▸ What you have to do
The entries that follow should be duplicated in full, without a single alteration.
____
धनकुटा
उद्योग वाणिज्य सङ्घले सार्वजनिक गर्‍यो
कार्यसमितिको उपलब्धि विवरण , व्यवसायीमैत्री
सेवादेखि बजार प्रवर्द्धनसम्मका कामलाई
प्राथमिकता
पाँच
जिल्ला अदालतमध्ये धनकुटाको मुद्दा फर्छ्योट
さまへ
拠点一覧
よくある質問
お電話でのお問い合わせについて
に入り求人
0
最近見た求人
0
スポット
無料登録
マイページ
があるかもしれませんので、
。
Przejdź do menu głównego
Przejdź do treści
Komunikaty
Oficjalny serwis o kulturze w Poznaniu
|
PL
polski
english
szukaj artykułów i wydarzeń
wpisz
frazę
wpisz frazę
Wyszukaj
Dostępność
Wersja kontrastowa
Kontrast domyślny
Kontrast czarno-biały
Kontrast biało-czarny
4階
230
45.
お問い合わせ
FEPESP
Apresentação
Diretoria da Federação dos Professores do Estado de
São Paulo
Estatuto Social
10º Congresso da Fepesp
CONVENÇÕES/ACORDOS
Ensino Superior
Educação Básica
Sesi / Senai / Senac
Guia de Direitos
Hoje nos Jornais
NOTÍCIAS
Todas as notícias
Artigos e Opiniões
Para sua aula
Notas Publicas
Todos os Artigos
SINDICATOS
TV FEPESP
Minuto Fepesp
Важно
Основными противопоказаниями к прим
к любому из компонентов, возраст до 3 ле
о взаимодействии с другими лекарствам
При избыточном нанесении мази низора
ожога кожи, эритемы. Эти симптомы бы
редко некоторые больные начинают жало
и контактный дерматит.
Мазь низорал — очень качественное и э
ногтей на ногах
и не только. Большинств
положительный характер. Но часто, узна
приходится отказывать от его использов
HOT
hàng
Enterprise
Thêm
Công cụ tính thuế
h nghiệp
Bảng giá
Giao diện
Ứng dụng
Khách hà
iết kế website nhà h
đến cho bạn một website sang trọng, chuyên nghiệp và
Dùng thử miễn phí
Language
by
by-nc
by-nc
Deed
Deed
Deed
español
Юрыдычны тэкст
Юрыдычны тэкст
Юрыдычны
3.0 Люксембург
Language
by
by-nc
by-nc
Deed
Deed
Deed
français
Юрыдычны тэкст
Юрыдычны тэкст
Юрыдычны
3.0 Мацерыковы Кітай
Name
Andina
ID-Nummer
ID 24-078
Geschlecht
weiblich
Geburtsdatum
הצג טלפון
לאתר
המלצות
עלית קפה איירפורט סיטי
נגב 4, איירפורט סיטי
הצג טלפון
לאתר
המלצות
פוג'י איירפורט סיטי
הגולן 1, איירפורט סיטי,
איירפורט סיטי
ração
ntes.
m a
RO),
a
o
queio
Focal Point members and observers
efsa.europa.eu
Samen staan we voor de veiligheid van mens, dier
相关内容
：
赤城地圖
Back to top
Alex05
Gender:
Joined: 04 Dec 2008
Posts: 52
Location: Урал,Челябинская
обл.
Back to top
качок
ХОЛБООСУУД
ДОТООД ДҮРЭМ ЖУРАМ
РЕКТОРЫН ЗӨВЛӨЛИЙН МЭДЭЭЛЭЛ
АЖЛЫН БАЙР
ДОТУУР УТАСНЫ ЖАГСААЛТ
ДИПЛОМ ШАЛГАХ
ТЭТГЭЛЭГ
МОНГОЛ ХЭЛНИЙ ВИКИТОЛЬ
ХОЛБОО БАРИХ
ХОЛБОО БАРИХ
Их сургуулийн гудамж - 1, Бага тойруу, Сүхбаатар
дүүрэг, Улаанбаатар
____
▸ Response area
धनकुटा
उद्योग वाणिज्य सङ्घले सार्वजनिक गर्‍यो
कार्यसमितिको उपलब्धि विवरण , व्यवसायीमैत्री
सेवादेखि बजार प्रवर्द्धनसम्मका कामलाई
प्राथमिकता
पाँच
जिल्ला अदालतमध्ये धनकुटाको मुद्दा फर्छ्योट
さまへ
拠点一覧
よくある質問
お電話でのお問い合わせについて
に入り求人
0
最近見た求人
0
スポット
無料登録
マイページ
があるかもしれませんので、
。
Przejdź do menu głównego
Przejdź do treści
Komunikaty
Oficjalny serwis o kulturze w Poznaniu
|
PL
polski
english
szukaj artykułów i wydarzeń
wpisz
frazę
wpisz frazę
Wyszukaj
Dostępność
Wersja kontrastowa
Kontrast domyślny
Kontrast czarno-biały
Kontrast biało-czarny
4階
230
45.
お問い合わせ
FEPESP
Apresentação
Diretoria da Federação dos Professores do Estado de
São Paulo
Estatuto Social
10º Congresso da Fepesp
CONVENÇÕES/ACORDOS
Ensino Superior
Educação Básica
Sesi / Senai / Senac
Guia de Direitos
Hoje nos Jornais
NOTÍCIAS
Todas as notícias
Artigos e Opiniões
Para sua aula
Notas Publicas
Todos os Artigos
SINDICATOS
TV FEPESP
Minuto Fepesp
Важно
Основными противопоказаниями к прим
к любому из компонентов, возраст до 3 ле
о взаимодействии с другими лекарствам
При избыточном нанесении мази низора
ожога кожи, эритемы. Эти симптомы бы
редко некоторые больные начинают жало
и контактный дерматит.
Мазь низорал — очень качественное и э
ногтей на ногах
и не только. Большинств
положительный характер. Но часто, узна
приходится отказывать от его использов
HOT
hàng
Enterprise
Thêm
Công cụ tính thuế
h nghiệp
Bảng giá
Giao diện
Ứng dụng
Khách hà
iết kế website nhà h
đến cho bạn một website sang trọng, chuyên nghiệp và
Dùng thử miễn phí
Language
by
by-nc
by-nc
Deed
Deed
Deed
español
Юрыдычны тэкст
Юрыдычны тэкст
Юрыдычны
3.0 Люксембург
Language
by
by-nc
by-nc
Deed
Deed
Deed
français
Юрыдычны тэкст
Юрыдычны тэкст
Юрыдычны
3.0 Мацерыковы Кітай
Name
Andina
ID-Nummer
ID 24-078
Geschlecht
weiblich
Geburtsdatum
הצג טלפון
לאתר
המלצות
עלית קפה איירפורט סיטי
נגב 4, איירפורט סיטי
הצג טלפון
לאתר
המלצות
פוג'י איירפורט סיטי
הגולן 1, איירפורט סיטי,
איירפורט סיטי
ração
ntes.
m a
RO),
a
o
queio
Focal Point members and observers
efsa.europa.eu
Samen staan we voor de veiligheid van mens, dier
相关内容
：
赤城地圖
Back to top
Alex05
Gender:
Joined: 04 Dec 2008
Posts: 52
Location: Урал,Челябинская
обл.
Back to top
качок
ХОЛБООСУУД
ДОТООД ДҮРЭМ ЖУРАМ
РЕКТОРЫН ЗӨВЛӨЛИЙН МЭДЭЭЛЭЛ
АЖЛЫН БАЙР
ДОТУУР УТАСНЫ ЖАГСААЛТ
ДИПЛОМ ШАЛГАХ
ТЭТГЭЛЭГ
МОНГОЛ ХЭЛНИЙ ВИКИТОЛЬ
ХОЛБОО БАРИХ
ХОЛБОО БАРИХ
Их сургуулийн гудамж - 1, Бага тойруу, Сүхбаатар
дүүрэг, Улаанбаатар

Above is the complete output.